The path to the index. For partitioned indices, the suffix _x, where x is a number, must be omitted.
--query
File containing query sequences.
Many file types and compressions are supported. Click to show a list.
Supported file extensions are (possibly followed by bz2, gz, or bgzf):
embl
fasta
fa
fna
ffn
faa
frn
fas
fastq
fq
genbank
gb
gbk
sam
--output
The output file name.
###<text> | Meta-information
##<text> | Meta-information
#<number><tab><filepaths> | Assigns each input file a number. Multiple filepaths are separated by a whitespace
#QUERY_NAME<tab>USER_BINS | Header for the results
<query_id><tab>[<number>...] | A line for each query, listing matches in input files, if any. Multiple hits are separated by a comma.
### Minimiser parameters
## Window size = 19
## Shape = 1111111111111111111
## Shape size (length) = 19
## Shape count (number of 1s) = 19
### Search parameters
## Query file = "/data/query.fq"
## Pattern size = 65
## Output file = "search.out"
## Threads = 1
## tau = 0.9999
## p_max = 0.4
## Percentage threshold = nan
## Errors = 0
## Cache thresholds = false
### Index parameters
## Index = "/data/index.hibf"
## Index hashes = 2
## Index parts = 1
## False positive rate = 0.05
## Index is HIBF = true
#0 /data/bin1.fa
#1 /data/bin2.fa
#2 /data/bin3.fa
#3 /data/bin4.fa
#QUERY_NAME USER_BINS
query1
query2 1
query3 0,1,2
--threads
The number of threads to use. Sequences in the query file will be processed in parallel. Negligible effect on RAM usage for unpartitioned indices. Moderate effect for partitioned indices.
--quiet
By default, runtime and memory statistics are printed to stderr at the end.

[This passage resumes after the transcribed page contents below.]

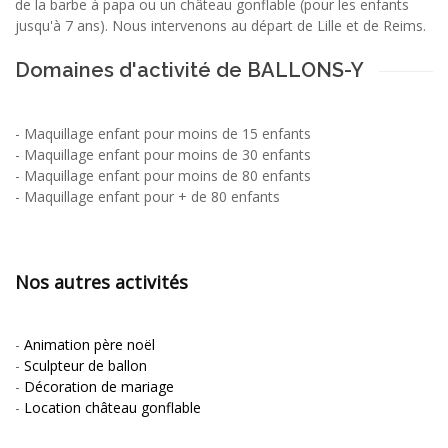
de la barbe à papa ou un château gonflable (pour les enfants
jusqu'à 7 ans). Nous intervenons au départ de Lille et de Reims.
Domaines d'activité de BALLONS-Y
-
Maquillage enfant pour moins de 15 enfants
-
Maquillage enfant pour moins de 30 enfants
-
Maquillage enfant pour moins de 80 enfants
-
Maquillage enfant pour + de 80 enfants
Nos autres activités
-
Animation père noël
-
Sculpteur de ballon
-
Décoration de mariage
-
Location château gonflable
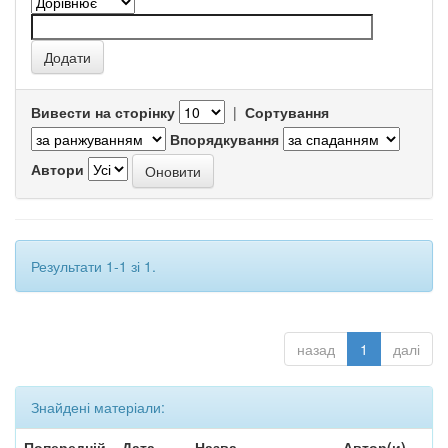
Вивести на сторінку
|
Сортування
Впорядкування
Автори
Результати 1-1 зі 1.
назад
1
далі
Знайдені матеріали:
Попередній
Дата
Назва
Автор(и)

This flag disables this behaviour.
--error
The number of allowed errors.
Note
Mutually exclusive with –threshold.
--threshold
Ratio of k-mers that need to be found for a hit to occur.
Note
Mutually exclusive with –error.
--query_length
The sequence length of a query. Used to determine thresholds. The sequence lengths should have little to no variance.
If not provided:
the median of sequence lengths in the query file is used.

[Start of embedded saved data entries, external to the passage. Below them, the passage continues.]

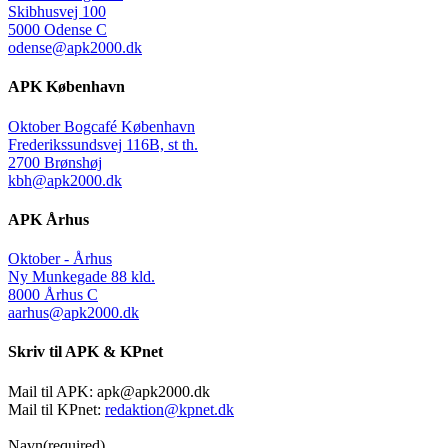
Skibhusvej 100
5000 Odense C
odense@apk2000.dk
APK København
Oktober Bogcafé København
Frederikssundsvej 116B, st th.
2700 Brønshøj
kbh@apk2000.dk
APK Århus
Oktober - Århus
Ny Munkegade 88 kld.
8000 Århus C
aarhus@apk2000.dk
Skriv til APK & KPnet
Mail til APK:
apk@apk2000.dk
Mail til KPnet:
redaktion@kpnet.dk
Navn
(required)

a warning is emitted if there is a high variance in sequence lengths.
an error occurs if any sequence is shorter than the window size.
--tau
The higher tau, the lower the threshold.
Note
Has no effect when using --threshold or w == k.
--p_max
The higher p_max, the higher the threshold.
Note
Has no effect when using --threshold or w == k.
--cache-thresholds
Stores the computed thresholds with a unique name next to the index. In the next search call using this option, the stored thresholds are re-used. Two files are stored:
threshold_*.bin: Depends on query_length, window, kmer/shape, errors, and tau.
correction_*.bin: Depends on query_length, window, kmer/shape, p_max, and fpr.